Directs the linker to create an executable image, as opposed to a shareable image or a system image.
file-specSpecifies the character string you want the linker to use as the name of the image file produced by the link operation. If you do not specify a file type in the character string, the linker assigns the .EXE file type by default.
If you do not specify a file name with the /EXECUTABLE qualifier, the linker creates an executable image with the file name of the first input file. If you append the /EXECUTABLE qualifier to an input file specification, the linker creates an executable image with the file name of the file to which the qualifier is appended.
The /NOEXECUTABLE qualifier directs the linker to perform the linking operation but to not create an image file.

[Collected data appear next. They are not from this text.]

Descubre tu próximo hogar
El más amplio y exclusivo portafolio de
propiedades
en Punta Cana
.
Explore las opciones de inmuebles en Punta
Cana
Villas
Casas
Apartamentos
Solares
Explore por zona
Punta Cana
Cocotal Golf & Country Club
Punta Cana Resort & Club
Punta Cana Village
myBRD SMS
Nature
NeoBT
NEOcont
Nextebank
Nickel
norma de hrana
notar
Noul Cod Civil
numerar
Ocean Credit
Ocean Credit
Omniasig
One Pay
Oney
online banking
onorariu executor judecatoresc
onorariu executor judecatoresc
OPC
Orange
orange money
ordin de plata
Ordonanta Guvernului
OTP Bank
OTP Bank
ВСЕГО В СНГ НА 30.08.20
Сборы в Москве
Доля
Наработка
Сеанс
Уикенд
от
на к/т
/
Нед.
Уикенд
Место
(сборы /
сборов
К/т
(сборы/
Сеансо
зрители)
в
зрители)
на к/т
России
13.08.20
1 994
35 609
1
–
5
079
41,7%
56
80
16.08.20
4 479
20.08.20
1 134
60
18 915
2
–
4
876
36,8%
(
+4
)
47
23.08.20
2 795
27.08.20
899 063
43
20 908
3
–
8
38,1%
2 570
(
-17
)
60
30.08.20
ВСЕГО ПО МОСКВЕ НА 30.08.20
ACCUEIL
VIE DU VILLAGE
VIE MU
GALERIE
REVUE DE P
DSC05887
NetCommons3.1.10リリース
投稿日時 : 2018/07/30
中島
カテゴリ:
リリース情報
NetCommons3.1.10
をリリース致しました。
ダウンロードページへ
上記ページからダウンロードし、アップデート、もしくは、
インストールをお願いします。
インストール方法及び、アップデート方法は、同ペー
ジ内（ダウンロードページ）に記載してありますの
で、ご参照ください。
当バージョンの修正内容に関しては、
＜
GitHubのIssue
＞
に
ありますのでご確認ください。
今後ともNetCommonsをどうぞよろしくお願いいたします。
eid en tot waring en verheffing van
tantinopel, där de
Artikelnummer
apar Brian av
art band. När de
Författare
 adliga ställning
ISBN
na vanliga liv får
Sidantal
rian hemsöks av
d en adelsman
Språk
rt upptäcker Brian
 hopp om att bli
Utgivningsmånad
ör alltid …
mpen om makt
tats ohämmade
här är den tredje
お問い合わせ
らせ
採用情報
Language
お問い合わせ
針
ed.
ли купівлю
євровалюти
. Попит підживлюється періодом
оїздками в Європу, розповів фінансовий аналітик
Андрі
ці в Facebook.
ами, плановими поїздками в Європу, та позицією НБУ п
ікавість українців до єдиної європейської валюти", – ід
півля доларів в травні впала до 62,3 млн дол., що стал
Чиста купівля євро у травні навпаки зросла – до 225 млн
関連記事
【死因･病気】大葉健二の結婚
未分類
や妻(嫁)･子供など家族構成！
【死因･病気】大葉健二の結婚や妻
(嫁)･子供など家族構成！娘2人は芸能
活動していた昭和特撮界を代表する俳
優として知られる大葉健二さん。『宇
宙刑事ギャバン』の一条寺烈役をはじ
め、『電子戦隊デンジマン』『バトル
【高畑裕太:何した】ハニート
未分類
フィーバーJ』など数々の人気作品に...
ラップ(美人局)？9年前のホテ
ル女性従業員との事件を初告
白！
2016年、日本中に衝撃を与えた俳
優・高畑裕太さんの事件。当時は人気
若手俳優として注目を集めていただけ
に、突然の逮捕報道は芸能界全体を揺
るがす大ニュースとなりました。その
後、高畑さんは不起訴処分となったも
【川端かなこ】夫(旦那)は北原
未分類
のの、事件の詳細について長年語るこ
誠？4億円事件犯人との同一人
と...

Use the /NOEXECUTABLE qualifier to have the linker process the input files you specify without creating an image file to check for errors in your LINK command syntax or other link-time errors. You can also use the linker to produce a map file or symbol table file only by specifying the /NOEXECUTABLE qualifier with the /MAP qualifier or the /SYMBOL_TABLE qualifier.
The linker assumes the /EXECUTABLE qualifier as the default unless you specify the /NOEXECUTABLE qualifier, the /SHAREABLE qualifier, or the /SYSTEM qualifier. Note, however, that when used with the /SYSTEM qualifier, you can use the /EXECUTABLE qualifier to specify the name of a system image.
$ LINK/NOEXECUTABLE MY_PROG
This example directs the linker to link the object module in the file MY_PROG.OBJ without creating an image file.
$ LINK/EXECUTABLE MY_PROG
This example directs the linker to produce an executable image named MY_PROG.EXE. (The command line $ LINK MY_PROG will yield the same result because the /EXECUTABLE qualifier is the default.)
$ LINK/EXECUTABLE=MY_IMAGE MY_PROG
This example directs the linker to produce an executable image with the name MY_IMAGE.EXE instead of the name MY_PROG.EXE.